Et beaucoup des dirigeants regardent ce que leur peuple croit, lisent, définissent leur choix aussi par rapport à cela. Et lorsque nous perdons la bataille informationnelle, eh bien parfois, nous annihilons des efforts réels et des investissements concrets. et c'est malheureusement une réalité, et une réalité qu'on voit sur le théâtre africain et ailleurs. J'ai vu à l'instant quelques-unes, tout petit échantillon, des équipes qui se déploient sur ce sujet et qui décrivaient parfaitement, mieux que je ne vienne le faire, tout ce qu'ils font au quotidien et que vous allez continuer de déployer.
Mais ça veut dire qu'il nous faut structurer des stratégies autour des effets d'influence, de l'impact, de la valeur ajoutée, définir aussi des stratégies d'alliés très concrets sur le terrain et les réseaux sociaux à peu près dans toutes les géographies et avancer pour être beaucoup plus efficaces. Enfin, l'influence ne se joue pas que dans les lieux du pouvoir. Les printemps arabes nous ont montré que les révolutions ne se détectent pas dans les palais et nous devons aussi être hors les murs, dans l'intimité de la population, dans sa vie, ses réseaux.
Je sais que c'est au coeur de l'engagement de beaucoup d'entre vous, mais ça veut dire qu'on doit partout, sur toutes les géographies, je dirais, démultiplier nos efforts pour considérer que le coeur de l'action aujourd'hui est d'aller justement chercher aux avant-postes celles et ceux qui font l'action politique, mais aussi les opinions publiques, descendre plus profondément dans l'intimité des pays et de ce qui s'y joue et peut-être mieux nous organiser collectivement. Je dis souvent, il y a plusieurs pays, je ne les citerai pas parce que sinon, je créerai trop d'émotions.
Il y a beaucoup de pays où on investit beaucoup d'argent public et où, au fond, quand je regarde les choses, le président, les ministres, les directeurs d'agences, les ambassadeurs, les directeurs de services, les militaires, tout le monde, on voit tous les dix mêmes personnes. On les connaît très bien. Ils nous disent tous la même chose. Mais ce n'est pas tout le pays. Alors, ça fait des décennies qu'on voit les dix mêmes personnes, qu'on les aime beaucoup. Mais ça ne suffit plus. Et parfois, d'ailleurs, ce sont dans ces mêmes pays-là que des coups d'État arrivent.

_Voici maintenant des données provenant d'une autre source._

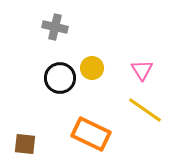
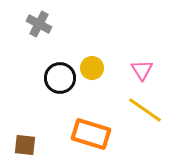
gray cross: moved 16 px left, 3 px up; rotated 15 degrees clockwise
orange rectangle: rotated 9 degrees counterclockwise
brown square: moved 1 px down
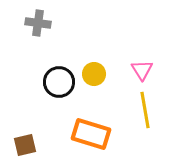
gray cross: moved 1 px left, 1 px up; rotated 20 degrees counterclockwise
yellow circle: moved 2 px right, 6 px down
black circle: moved 1 px left, 4 px down
yellow line: rotated 45 degrees clockwise
brown square: rotated 20 degrees counterclockwise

Et si nous nous sommes habitués à ne pas voir le reste et à ne pas voir qu'au fond, travailler en sous-main des mouvements profonds et que certains de nos compétiteurs, car partout maintenant, ce sont des théâtres de compétition, ont travaillé ces pays, les ont travaillés par le bas, en rachetant des radios locales, en retournant des services de sécurité privée, parfois des conciergeries. Je parle très concrètement parce que c'est des cas qui arrivent et que nous voyons sur le terrain. En travaillant des réseaux sociaux, parfois en achetant, évidemment, des influenceurs ou des faux comptes.
Eh bien, on se retrouve dans la même situation que ces dits dirigeants, c'est-à-dire que nous ne sommes plus dans leur pays réel. Et ce n'est pas comme ça que nous bâtirons notre influence et surtout l'avenir de notre présence. Et donc, c'est un immense chantier, c'est une révolution organisationnelle, culturelle, ici et sur le terrain, mais elle est à mettre au coeur de notre action. Le troisième trait, c'est une diplomatie qui prend pleinement le tournant des enjeux globaux.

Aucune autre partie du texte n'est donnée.